The data and the code for reproducing the analyses presented in this vignette are available at the following links:


Introduction

Repeated measures latent class analysis (RMLCA) is part of the family of mixture models (Collins and Lanza, 2010; Killian & al., 2019; McLachlan and Peel, 2000). These models use a probabilistic approach to capture heterogeneity not directly observed within populations, rather than an algorithmic and heuristic approach. RMLCA is distinguished by its use of categorical observed variables to generate latent classes (subgroups of individuals), which are also recognized as categorical (Lanza, 2016). In terms of method, the procedure used to perform RMLCA relies on the distribution and covariation parameters of the observed variables to test which solution (number of classes) best suits the data (Hagenaars and McCutcheon, 2002; Lanza & al., 2012). The central hypothesis is that the relationships between the variables are explained by the presence of an unmeasured latent variable (class composition), which we attempt to estimate. This estimate is made through a process of iterative calculations, the aim of which is to optimize a maximum likelihood function so that the observations are distributed according to an previously unknown classification. Calculations are initiated by assuming that the categorical latent variable (class membership) is missing for all subjects in the sample, followed by repeated estimates of participants’ potential values (starting values) and their probability of belonging to each class (for a more in-depth definition see Asparouhov and Muthén, 2019 and Nylund-Gibson and Choi, 2018).

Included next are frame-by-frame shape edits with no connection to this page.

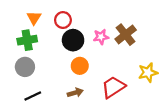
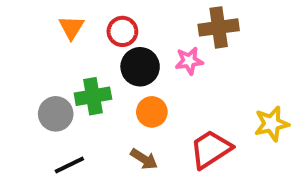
brown cross: (126, 35) -> (219, 27), moved, turned 30
green cross: (27, 40) -> (93, 96), moved
brown arrow: (75, 93) -> (144, 159), turned 48

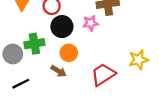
brown arrow: (144, 159) -> (58, 71), moved

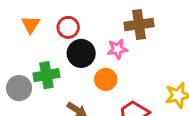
orange circle: (69, 53) -> (106, 79), moved

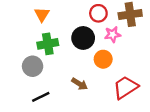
red circle: (68, 27) -> (98, 13), moved
green cross: (46, 75) -> (48, 44), moved

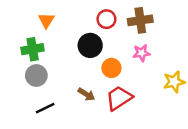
pink star: (113, 34) -> (142, 53), moved
green cross: (48, 44) -> (33, 49), moved
red trapezoid: (126, 87) -> (119, 98), moved

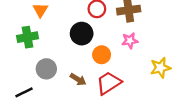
gray circle: (36, 75) -> (46, 69), moved
black line: (45, 108) -> (24, 92), moved

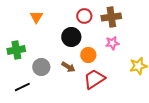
green cross: (28, 37) -> (16, 50), moved
brown arrow: (78, 79) -> (68, 67), moved

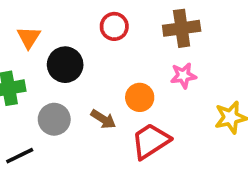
red circle: (84, 16) -> (114, 26), moved
orange triangle: (36, 17) -> (29, 37), moved
black circle: (71, 37) -> (65, 65), moved

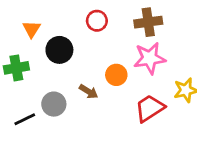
pink star: (183, 76) -> (150, 58), size x1.6
gray circle: (54, 119) -> (54, 104), moved
red trapezoid: (151, 141) -> (150, 108), moved

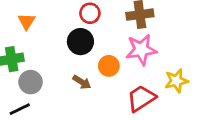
black circle: (59, 50) -> (80, 42), moved
gray circle: (54, 104) -> (31, 82), moved

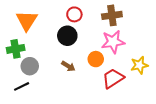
orange triangle: (26, 21) -> (27, 20), size x1.6
orange circle: (109, 66) -> (96, 59), moved

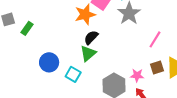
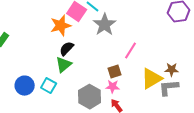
blue circle: (49, 62) -> (25, 86), moved
brown square: (157, 67) -> (115, 72), moved

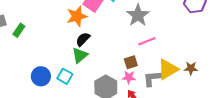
gray star: (105, 25) -> (138, 15), moved
pink line: (131, 51) -> (147, 41), turned 36
brown star: (172, 70) -> (191, 68), moved
gray L-shape: (169, 88) -> (153, 78), moved

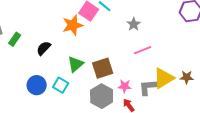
gray star: (138, 15) -> (134, 24), size x0.6
black semicircle: (83, 39) -> (44, 48), moved
brown square: (131, 62) -> (103, 68), moved, size x1.5

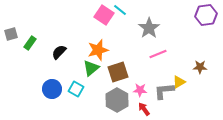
gray star: (134, 24) -> (149, 28), size x1.5
orange star: (73, 25) -> (98, 50), moved
brown star: (187, 77) -> (200, 67), moved
yellow triangle: (164, 78) -> (179, 82), size x0.6

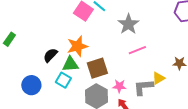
black semicircle: (59, 52) -> (50, 55), moved
green triangle: (91, 68) -> (70, 64), turned 36
cyan square: (76, 89) -> (63, 80), moved

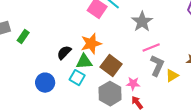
brown square: (97, 68) -> (111, 66), turned -35
gray L-shape: (143, 87) -> (157, 66), moved, turned 120

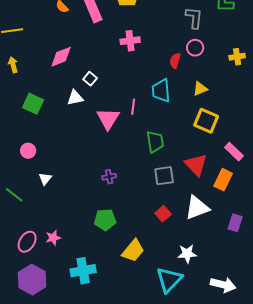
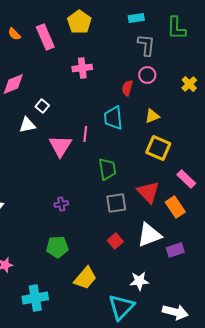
yellow cross: (237, 57) -> (189, 84), turned -35
orange rectangle: (223, 180) -> (175, 207), turned -60
purple rectangle: (235, 223) -> (175, 250), moved, turned 54

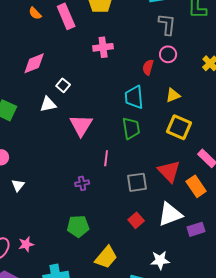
pink line: (85, 134) -> (106, 158), moved
green trapezoid: (107, 169) -> (131, 128), moved

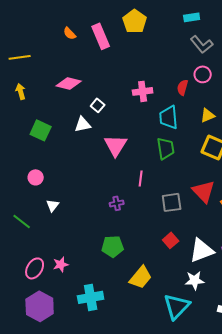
gray L-shape: (167, 24) -> (202, 44), turned 135
pink cross: (103, 47) -> (143, 91), moved
pink diamond: (34, 63) -> (69, 83), turned 35
white triangle: (170, 214) -> (202, 250), moved

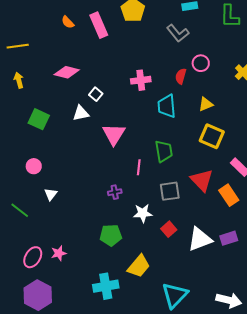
gray L-shape: (202, 44) -> (178, 33), moved
green trapezoid: (166, 148) -> (164, 151), moved
white star: (195, 280) -> (143, 213), moved
cyan cross: (91, 297) -> (106, 286), moved

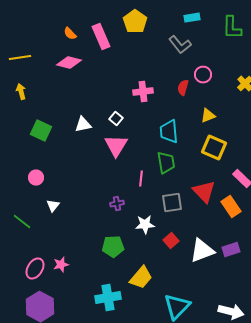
pink diamond: (67, 72) -> (69, 63), moved
white square: (96, 94) -> (116, 119), moved
cyan trapezoid: (167, 106) -> (169, 132), moved

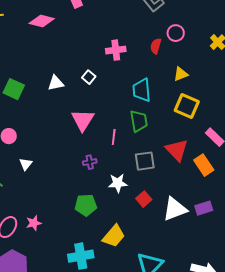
pink triangle: (116, 146) -> (83, 120), moved

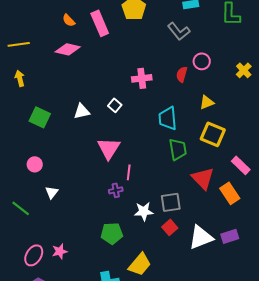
green trapezoid: (139, 121) -> (178, 149), moved
pink line: (114, 137) -> (129, 172), moved
gray square: (145, 161) -> (171, 202), moved

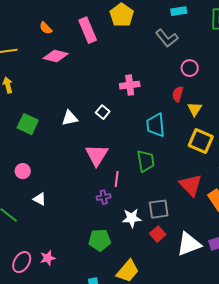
orange semicircle: (69, 20) -> (46, 28), moved
red semicircle: (182, 74) -> (178, 94), moved
yellow triangle: (207, 102) -> (195, 109), turned -35
green trapezoid: (178, 149) -> (146, 161), moved
white triangle: (52, 192) -> (40, 199), turned -40

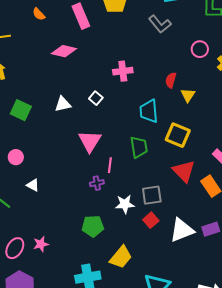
pink diamond: (56, 56) -> (64, 51), moved
pink circle: (190, 68) -> (200, 49), moved
yellow square: (201, 141) -> (178, 135), moved

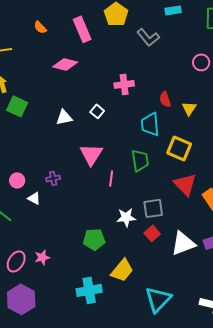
gray L-shape: (160, 24) -> (148, 37), moved
red semicircle: (171, 80) -> (165, 99), moved, turned -35
green square: (21, 110) -> (17, 106), moved
pink circle: (16, 157) -> (17, 180), moved
purple cross: (97, 183) -> (53, 178), moved

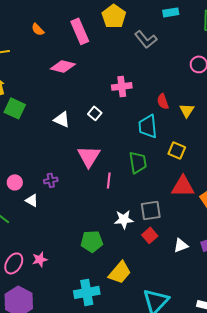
white triangle: (64, 117) -> (62, 119), turned 36
yellow square: (179, 148) -> (177, 150), size x0.7
red triangle: (185, 184) -> (183, 186), turned -45
white triangle: (183, 243) -> (181, 245), size x0.6

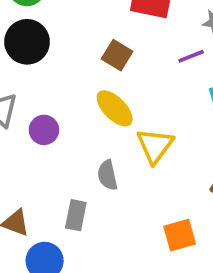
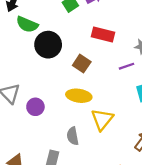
black circle: (27, 42) -> (48, 45), moved
yellow ellipse: (115, 108) -> (79, 96), turned -40

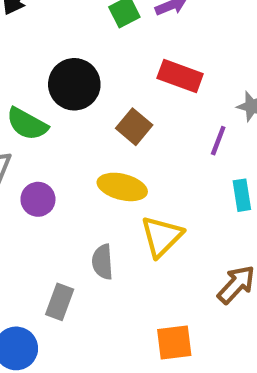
green semicircle: (27, 24) -> (27, 124), moved
purple line: (127, 66) -> (218, 141), turned -56

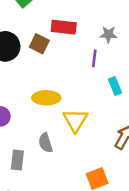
brown square: (134, 127) -> (39, 44), moved
gray rectangle: (60, 302) -> (17, 160), moved

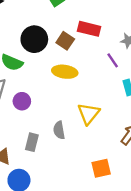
purple line: (94, 58) -> (113, 60), turned -49
yellow ellipse: (46, 98) -> (65, 72), moved

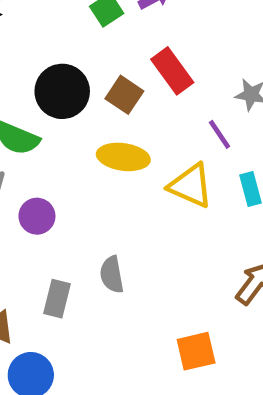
red rectangle: (89, 29) -> (172, 71), turned 40
yellow triangle: (89, 114) -> (191, 186), moved, turned -45

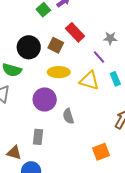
purple circle: (37, 216) -> (45, 99), moved, size x1.5
gray semicircle: (112, 275) -> (68, 116), moved

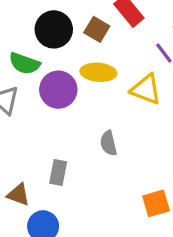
purple circle: (45, 99) -> (58, 90), moved

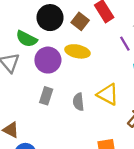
yellow triangle: (146, 89) -> (108, 94), moved
gray rectangle: (58, 172) -> (46, 96), moved

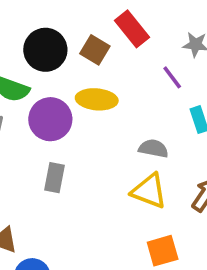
yellow triangle: (108, 94) -> (149, 191), moved
gray semicircle: (78, 102) -> (153, 149), moved, turned 114

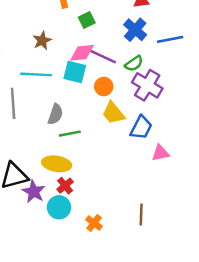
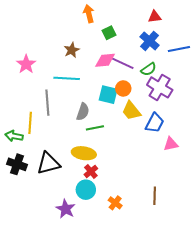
cyan square: (75, 72) -> (108, 95), moved
purple star: (34, 192) -> (66, 209), moved

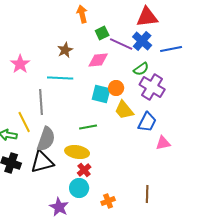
red triangle: (155, 17) -> (147, 17), size x1.6
purple line: (122, 63) -> (121, 44), moved
gray semicircle: (83, 112) -> (46, 139), moved, size x1.4
yellow line: (30, 123) -> (24, 122), turned -30
orange cross: (115, 203) -> (108, 201), turned 32

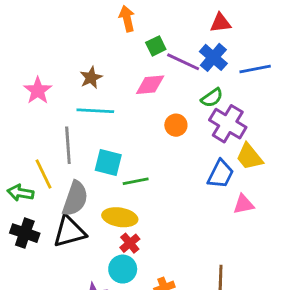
red triangle: (147, 17) -> (221, 23), size x0.7
brown star: (65, 50) -> (91, 78), moved
cyan square: (101, 94) -> (108, 163), moved
yellow trapezoid: (124, 110) -> (249, 157), moved

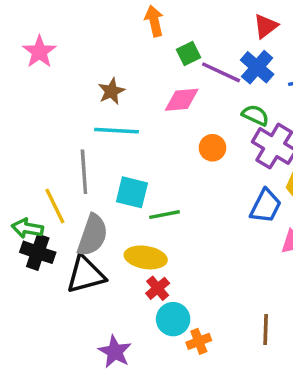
red triangle: (221, 23) -> (266, 26), turned -30
pink star: (38, 91) -> (39, 52), moved
green semicircle: (212, 98) -> (255, 115), turned -120
black cross: (25, 233) -> (38, 252), moved
cyan circle: (123, 269) -> (173, 319), moved

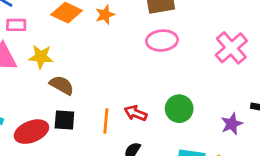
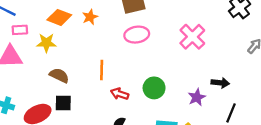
yellow star: (41, 57) -> (46, 43), moved
orange line: (106, 121) -> (102, 70), moved

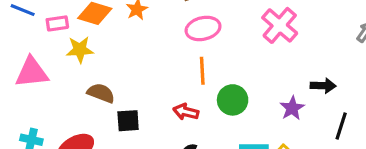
pink rectangle: (20, 30) -> (57, 23), moved
orange line: (102, 70) -> (202, 71), moved
black square: (63, 103) -> (128, 121), moved

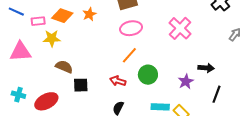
orange line: (202, 71) -> (129, 55), turned 42

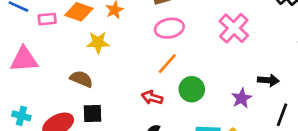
yellow star: (52, 38) -> (98, 42), moved
black square: (81, 85) -> (93, 113), moved

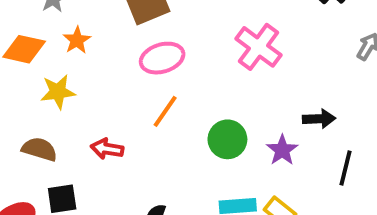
green circle: (192, 89) -> (227, 139), moved
red arrow: (152, 98) -> (107, 149), moved

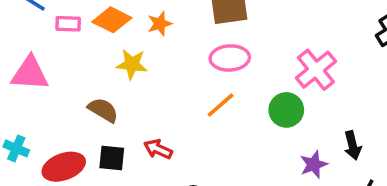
black arrow: (319, 119) -> (353, 145), turned 64
green circle: (227, 139) -> (286, 110), moved
red arrow: (107, 149) -> (158, 149), moved

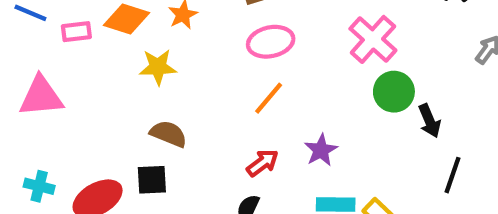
brown semicircle: (103, 110) -> (168, 134), moved
green circle: (286, 110) -> (394, 92), moved
red arrow: (158, 149) -> (262, 163), moved, turned 128
purple star: (314, 165) -> (321, 150), moved

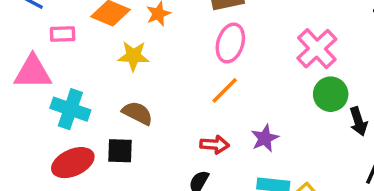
pink rectangle: (76, 32) -> (63, 34), moved
pink ellipse: (271, 42) -> (230, 43), turned -66
red arrow: (262, 163) -> (215, 145), turned 36
cyan cross: (39, 186) -> (70, 109), moved, size x1.5

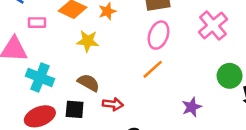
pink cross: (317, 49) -> (213, 26), moved
purple star: (265, 138) -> (192, 107), moved
red arrow: (215, 145) -> (113, 104), moved

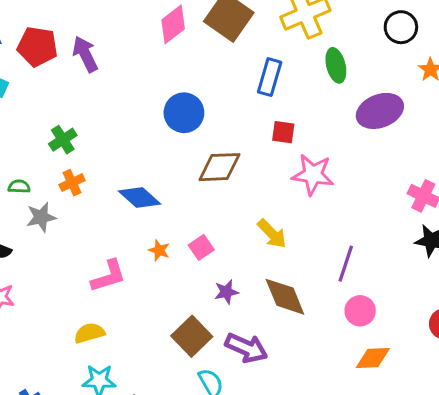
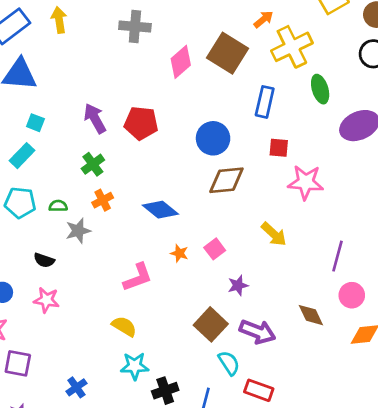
red pentagon: (37, 47) -> (141, 123), moved
purple arrow: (85, 54) -> (95, 118), moved
blue circle: (184, 113) -> (213, 138), moved
brown diamond: (285, 297) -> (311, 315), moved, size x0.7
yellow semicircle: (89, 333) -> (124, 326), turned 50

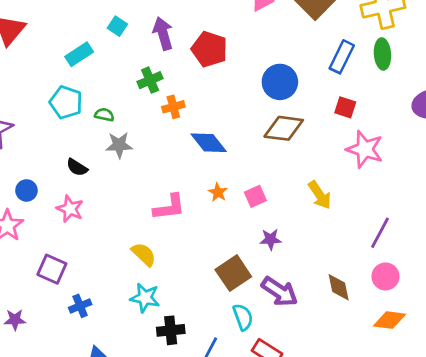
green ellipse: (320, 89) -> (382, 54), moved
cyan square: (35, 123) -> (117, 26), moved
orange cross: (103, 200) -> (173, 107), moved
purple square: (18, 363) -> (52, 269), moved

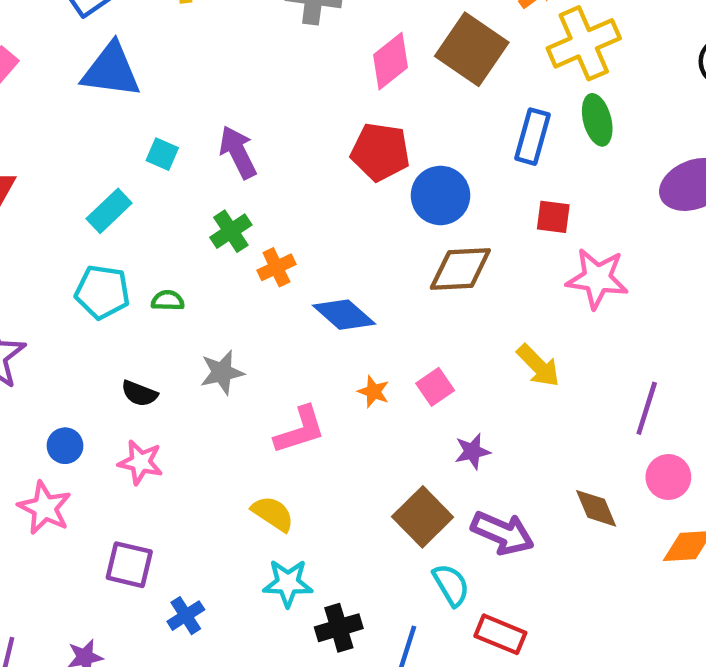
red pentagon: (209, 49) -> (380, 152), moved
gray star: (119, 145) -> (222, 372), moved

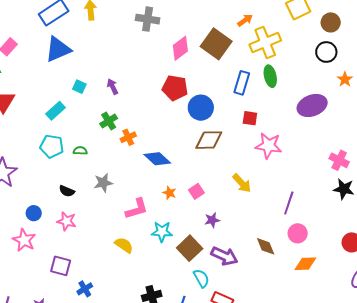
blue triangle: (111, 70) -> (58, 49), turned -32
purple arrow: (238, 152) -> (113, 87), size x0.7
cyan star: (288, 583) -> (162, 232), moved

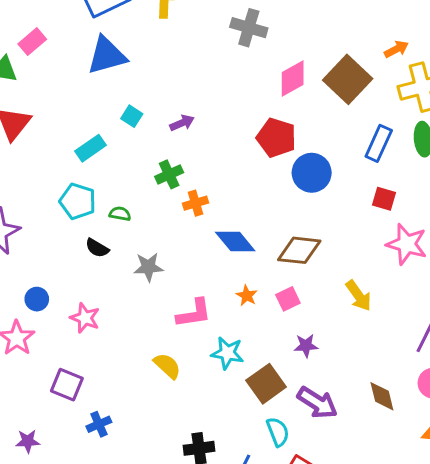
purple arrow: (113, 87) -> (182, 123), turned 84
brown diamond: (209, 140) -> (299, 250), moved
black semicircle: (67, 191) -> (97, 248), moved

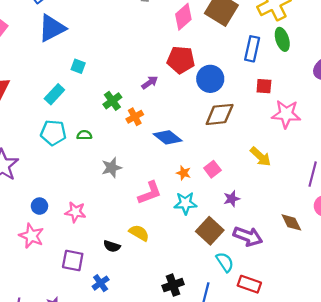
purple arrow: (182, 123) -> (150, 83), moved
black semicircle: (97, 248) -> (112, 246), moved
brown diamond: (299, 250) -> (220, 114), moved
cyan star: (227, 353) -> (185, 203), moved

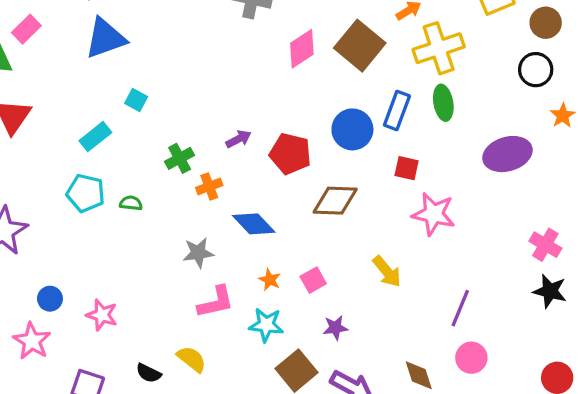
red pentagon: (181, 60) -> (290, 154), moved
blue circle: (210, 79) -> (352, 129), moved
gray star: (112, 168) -> (198, 253), moved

Once the latent variable has been estimated, it can then be stored for further analysis. In particular, the estimated latent classes can be used to predict a dependent variable, also called “distal outcome”, or they can be used as a known variable that can be predicted by independent variables (predictors/covariates). In this type of modeling, the mixture model is referred to as the “measurement model” and the relationship between the measurement model (i.e. the latent variable) and the external variables is referred to as the “structural model”. As the structural model treats the latent classes as a known variable, which can take on the role of dependent or independent variable depending on the goals, we use well-known models from the generalized linear models family to estimate them (ANOVA, multinomial logistic regression, etc.).

StepMix

StepMix is a new library available in the R (Cran) and Python (PyPI) languages that can be used to model mixture models (with or without external variables) under a modular, easy-to-use interface. Although StepMix is still under development, the library can currently be used to model a wide range of mixture models based on the distribution of observed variables (e.g., categorical, normal, mixed). A second major specificity of StepMix is that the library can model structural models using different stepwise approaches.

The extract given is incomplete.